## WORK INSTRUCTION
Each record that follows should be duplicated exactly, except for its pictures.

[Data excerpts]
###

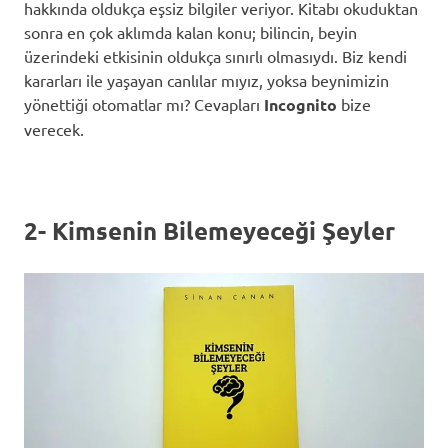
hakkında oldukça eşsiz bilgiler veriyor. Kitabı okuduktan
sonra en çok aklımda kalan konu; bilincin, beyin
üzerindeki etkisinin oldukça sınırlı olmasıydı. Biz kendi
kararları ile yaşayan canlılar mıyız, yoksa beynimizin
yönettiği otomatlar mı? Cevapları
Incognito
bize
verecek.
2- Kimsenin Bilemeyeceği Şeyler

###

## SOLUTION TO THIS EXERCISE
hakkında oldukça eşsiz bilgiler veriyor. Kitabı okuduktan
sonra en çok aklımda kalan konu; bilincin, beyin
üzerindeki etkisinin oldukça sınırlı olmasıydı. Biz kendi
kararları ile yaşayan canlılar mıyız, yoksa beynimizin
yönettiği otomatlar mı? Cevapları
Incognito
bize
verecek.
2- Kimsenin Bilemeyeceği Şeyler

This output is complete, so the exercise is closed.